*** INPUT ***
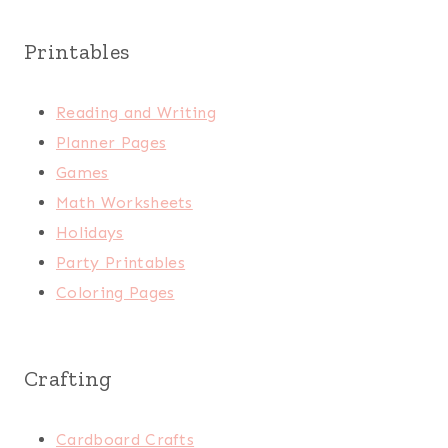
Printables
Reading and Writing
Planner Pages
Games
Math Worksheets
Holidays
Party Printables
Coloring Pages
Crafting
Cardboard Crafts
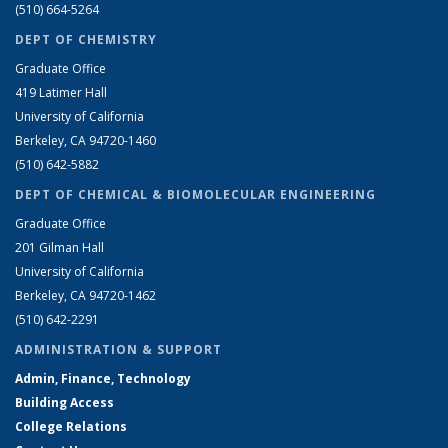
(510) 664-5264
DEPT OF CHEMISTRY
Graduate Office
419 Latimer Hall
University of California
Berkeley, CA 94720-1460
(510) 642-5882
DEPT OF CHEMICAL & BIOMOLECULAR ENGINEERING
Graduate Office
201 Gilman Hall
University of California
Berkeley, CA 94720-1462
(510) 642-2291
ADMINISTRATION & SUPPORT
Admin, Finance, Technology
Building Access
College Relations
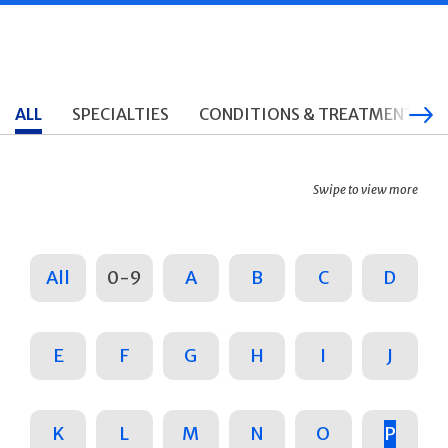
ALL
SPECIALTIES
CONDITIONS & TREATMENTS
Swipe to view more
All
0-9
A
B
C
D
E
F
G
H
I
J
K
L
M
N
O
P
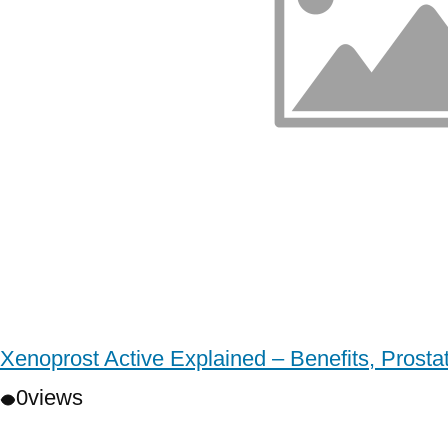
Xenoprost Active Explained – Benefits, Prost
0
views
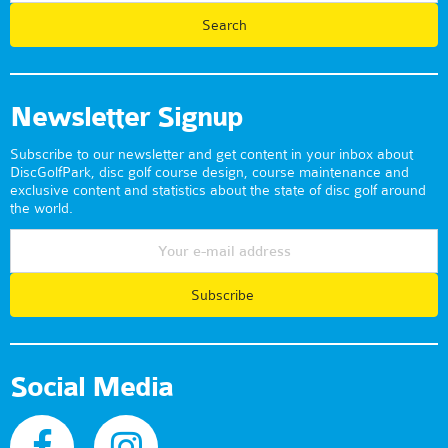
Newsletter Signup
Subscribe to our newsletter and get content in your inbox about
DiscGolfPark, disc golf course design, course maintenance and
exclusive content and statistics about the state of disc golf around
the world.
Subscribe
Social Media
*** End of INPUT ***
*** INPUT ***
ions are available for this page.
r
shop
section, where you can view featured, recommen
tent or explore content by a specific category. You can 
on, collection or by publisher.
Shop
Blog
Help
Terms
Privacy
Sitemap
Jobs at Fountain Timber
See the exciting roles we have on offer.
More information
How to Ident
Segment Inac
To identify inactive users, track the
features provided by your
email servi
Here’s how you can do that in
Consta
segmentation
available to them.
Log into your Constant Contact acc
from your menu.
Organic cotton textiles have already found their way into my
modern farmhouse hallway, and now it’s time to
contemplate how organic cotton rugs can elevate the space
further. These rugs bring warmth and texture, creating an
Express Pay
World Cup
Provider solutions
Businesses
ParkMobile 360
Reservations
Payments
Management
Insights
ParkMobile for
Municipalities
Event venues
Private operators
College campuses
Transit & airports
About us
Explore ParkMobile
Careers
*** End of INPUT ***
*** INPUT ***
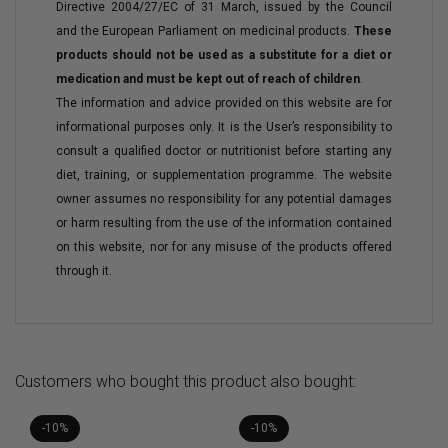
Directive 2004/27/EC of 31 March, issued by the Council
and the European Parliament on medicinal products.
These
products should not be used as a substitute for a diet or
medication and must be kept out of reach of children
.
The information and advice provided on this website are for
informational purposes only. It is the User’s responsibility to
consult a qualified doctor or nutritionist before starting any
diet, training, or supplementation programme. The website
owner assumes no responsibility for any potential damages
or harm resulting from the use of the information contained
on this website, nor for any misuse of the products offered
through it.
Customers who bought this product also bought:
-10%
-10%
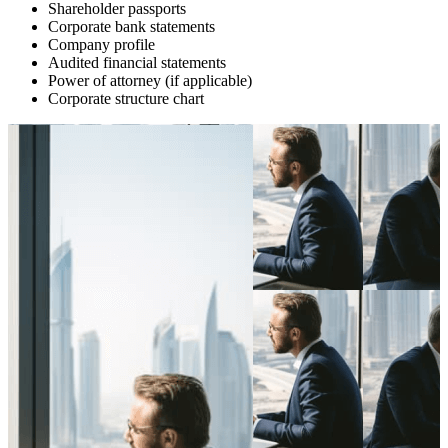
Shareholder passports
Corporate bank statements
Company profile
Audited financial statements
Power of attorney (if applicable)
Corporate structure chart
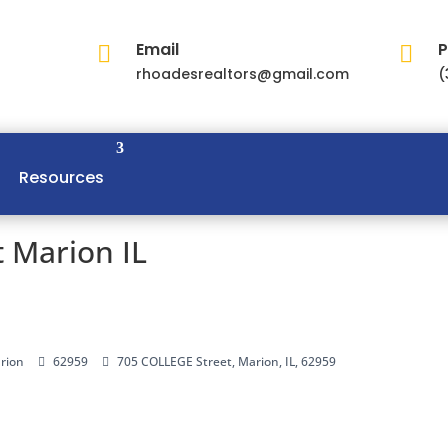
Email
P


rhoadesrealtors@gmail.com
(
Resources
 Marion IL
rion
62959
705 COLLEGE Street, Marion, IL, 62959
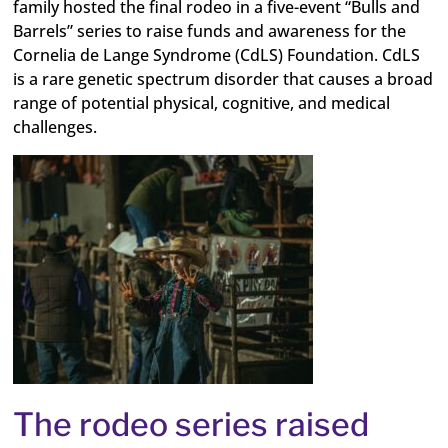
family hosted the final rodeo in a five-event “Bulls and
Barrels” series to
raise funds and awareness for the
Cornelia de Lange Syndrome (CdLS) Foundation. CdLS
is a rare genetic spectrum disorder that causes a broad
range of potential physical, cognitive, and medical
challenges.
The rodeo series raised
*** End of INPUT ***
EXERCISE PROMPT
Output exactly the lines above that lie between the line with "products should not" and the line with "The rodeo series raised", those two lines included, and no pictures.

TASK ANSWER
products should not be used as a substitute for a diet or
medication and must be kept out of reach of children
.
The information and advice provided on this website are for
informational purposes only. It is the User’s responsibility to
consult a qualified doctor or nutritionist before starting any
diet, training, or supplementation programme. The website
owner assumes no responsibility for any potential damages
or harm resulting from the use of the information contained
on this website, nor for any misuse of the products offered
through it.
Customers who bought this product also bought:
-10%
-10%
Shareholder passports
Corporate bank statements
Company profile
Audited financial statements
Power of attorney (if applicable)
Corporate structure chart
Email
P


rhoadesrealtors@gmail.com
(
Resources
 Marion IL
rion
62959
705 COLLEGE Street, Marion, IL, 62959
family hosted the final rodeo in a five-event “Bulls and
Barrels” series to
raise funds and awareness for the
Cornelia de Lange Syndrome (CdLS) Foundation. CdLS
is a rare genetic spectrum disorder that causes a broad
range of potential physical, cognitive, and medical
challenges.
The rodeo series raised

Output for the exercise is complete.